**Exercise objective**. Only the lines below starting at the one that contains "remboursera l’intégralité des frais" and ending at the one that contains "NOUS SUIVRE" are to be reproduced, exactly and with both ends kept.

● ● ● ● ●

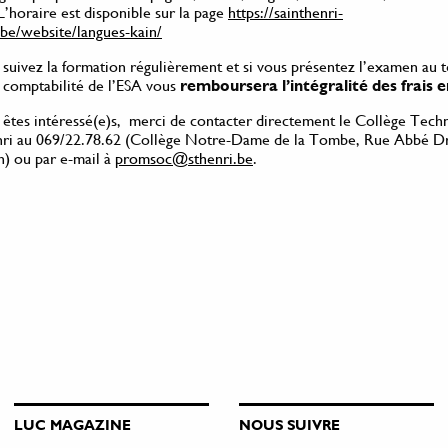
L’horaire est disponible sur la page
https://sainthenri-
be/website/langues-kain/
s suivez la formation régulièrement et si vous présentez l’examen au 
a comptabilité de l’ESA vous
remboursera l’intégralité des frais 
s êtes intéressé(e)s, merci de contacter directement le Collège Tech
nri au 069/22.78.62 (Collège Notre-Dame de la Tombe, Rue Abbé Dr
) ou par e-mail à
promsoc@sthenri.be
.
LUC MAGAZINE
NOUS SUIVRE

● ● ● ● ●

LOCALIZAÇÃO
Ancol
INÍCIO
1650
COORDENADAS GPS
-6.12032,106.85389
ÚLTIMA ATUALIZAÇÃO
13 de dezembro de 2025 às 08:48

● ● ● ● ●

**Your response**.
remboursera l’intégralité des frais 
s êtes intéressé(e)s, merci de contacter directement le Collège Tech
nri au 069/22.78.62 (Collège Notre-Dame de la Tombe, Rue Abbé Dr
) ou par e-mail à
promsoc@sthenri.be
.
LUC MAGAZINE
NOUS SUIVRE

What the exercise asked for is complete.